I loved the experience of distance learning. It made me feel like I wasn't in prison anymore. You know how sometimes you walk into a library and you feel a change of atmosphere? It's almost like that in your own cell. Suddenly you're interested, you're engaged, you're using your brain, you're talking to a tutor. All of those things are extremely positive and self-motivating. It transforms you.
-Ben, Mechanic and Former Prisoner
Recently, on the blog, we collaborated with The Longford Trust, who offer scholarships and mentor support to individuals who have been through the criminal justice system. Organisations like PET and The Longford Trust recognise education as a route through which people can change their lives for the better. By providing educational opportunities, they act as a building block, boosting employability and future prospects of an ex-offender.
If education is the engine of social mobility, it is also an engine of rehabilitation.
- Dame Sally Coates, 2016
During the speech, Jamie spoke about some of the prisoners he has worked with as previous governor of HMP SpringHill, HMP Grendon and current governor of HMP Long Lartin. Stephen was a prisoner in HMP SpringHill in his early 20s. Now, he is currently studying a PhD with the Open University (who are celebrating their 50thanniversary this year). He is also employed by the OU as a regional manager working in secure environments. James was a prisoner at HMP Springhill and went onto to complete a degree in sports science with the OU and he now works in a gym as a personal trainer. Mark, another former prisoner at HMP Springhill, studied with the OU and now is a full-time campaigner for the Prison Reform Trust. These diverse examples show ex-offenders who have taken on great personal challenges that require discipline, courage and determination- characteristics which are actively sought by employers to benefit business.
Being in the right environment made a difference, but it also gave me structure and routine. Today I continue many of the same habits I adopted in prison as it keeps me grounded.
-Dave, Lecturer in Criminology at the University of York (Dave studied with the OU while serving a prison sentence)
Jamie mentioned the role that partner organisations and universities play in expanding the range of educational opportunities available within prisons. Many offer courses that act as bridge between college and degree level.
Prison-university partnerships like Learning Together break down barriers and help people not only see their potential but also see their privilege. That has the power not just to change individuals but to change worlds.
-Dr Jamie Bennet, Prison Governor and Research Associate at University of Oxford
Learning Together partnerships provide higher education opportunities for people within and without criminal justice organisations to study together. In 2017, they expanded their programme and offered a 'Literary Criticism' course in the English Faculty at the University of Cambridge for the first time. There were ten students from Cambridge, including myself, and ten students from HMP Grendon, along with a number of academics and PhD students.
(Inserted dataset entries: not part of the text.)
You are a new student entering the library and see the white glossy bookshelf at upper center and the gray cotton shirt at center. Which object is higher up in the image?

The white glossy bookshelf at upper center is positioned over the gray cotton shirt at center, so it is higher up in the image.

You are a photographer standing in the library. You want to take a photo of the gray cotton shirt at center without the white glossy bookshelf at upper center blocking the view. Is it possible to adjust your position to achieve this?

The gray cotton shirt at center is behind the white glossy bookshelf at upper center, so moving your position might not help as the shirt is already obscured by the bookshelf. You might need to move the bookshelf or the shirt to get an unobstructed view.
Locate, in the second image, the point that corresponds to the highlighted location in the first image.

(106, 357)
Each week a guest lecturer from Cambridge or Oxford gave an informal talk on a plethora of topics from performance, politics, visual art to religion and loss. This was followed by group discussion and, my favourite part, the highly anticipated tea and biscuit break.
The social element of the course was really important because we were able to illicit interesting discussions and to be academically challenged in a supportive, trusting environment. Tom was a brilliant writer and performed his poetry to the entire group. Gavin kept me updated about the acrylic painting he was working on outside of class time. We met in the library, which had painted books on the walls and quotations from famous authors. The room reflected our collective ambition to explore literary theory and learn well together.
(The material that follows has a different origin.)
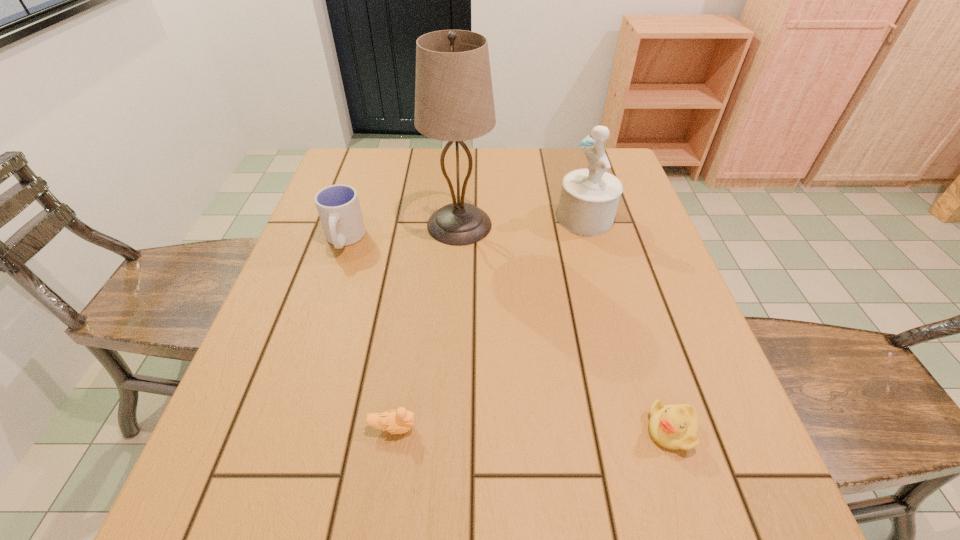 At what (x,y) coordinates should I click in order to perform the action: click on the closest object to the leftmost object. Please return your answer as a coordinate pair (x, y). The width and height of the screenshot is (960, 540). Looking at the image, I should click on (454, 101).

Where is `object that is the second closest to the third shortest object`? The width and height of the screenshot is (960, 540). object that is the second closest to the third shortest object is located at coordinates (399, 421). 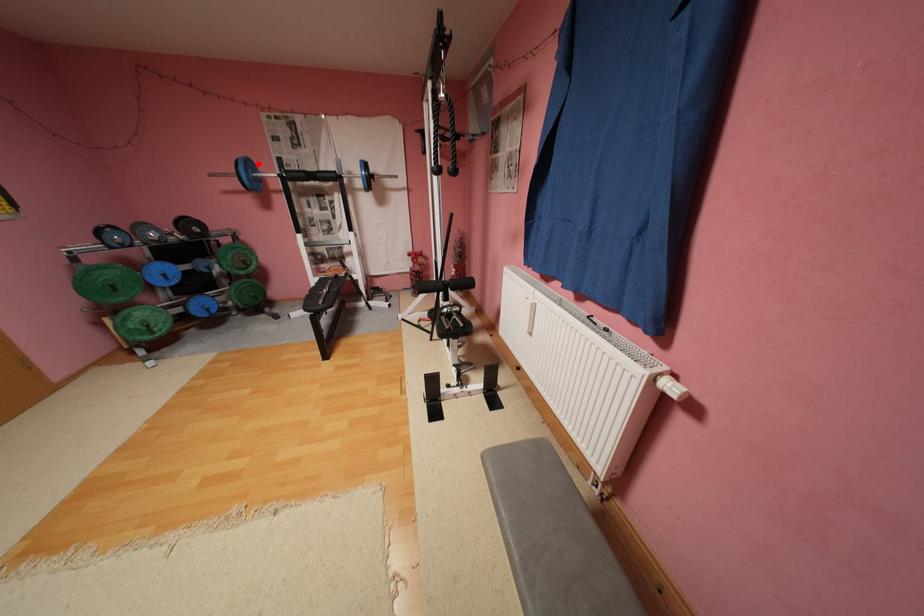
We each wrote a 1500-word essay on a topic of our choice. At the end of the course, Learning Together hosted a Celebration of Achievement. The graduation ceremony marked successful completion and builds a culture where achievement is valued in the prison community. Additionally, the certificate represents the journey a student had been through and what achieving this qualification meant to them.
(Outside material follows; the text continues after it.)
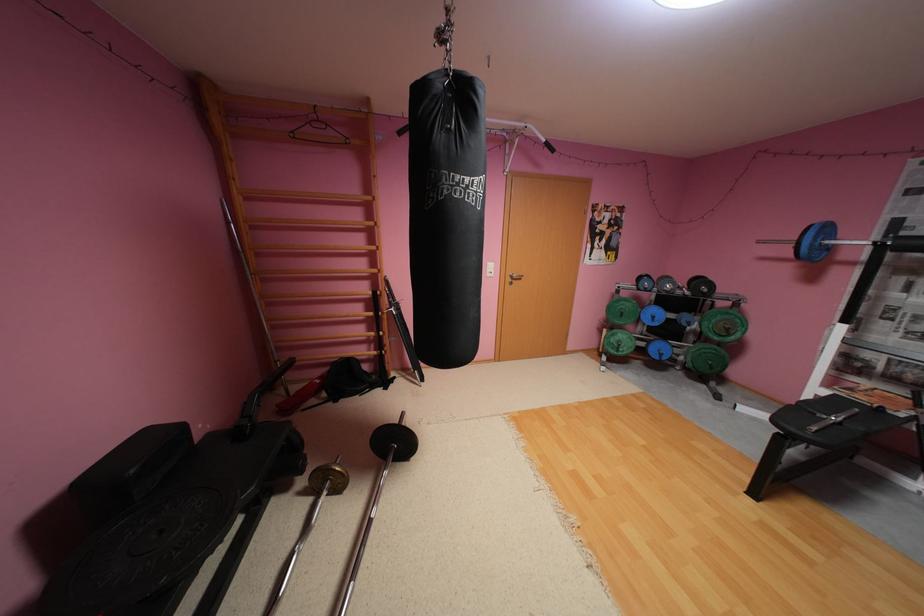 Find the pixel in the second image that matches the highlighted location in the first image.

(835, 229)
The Exceptionals is a social campaign. We aim to inspire and inform businesses to employ people with convictions. This social momentum for change is inclusive of education. Education is a means through which offenders can start to think differently, imagine an alternative path and gain new skills to enable them to reach this new destination. Education and employment go hand in hand.
This course [Principles of Horticulture] will help me to maximise my chances of gaining eventual employment or securing a voluntary placement as I approach open conditions and eventual release.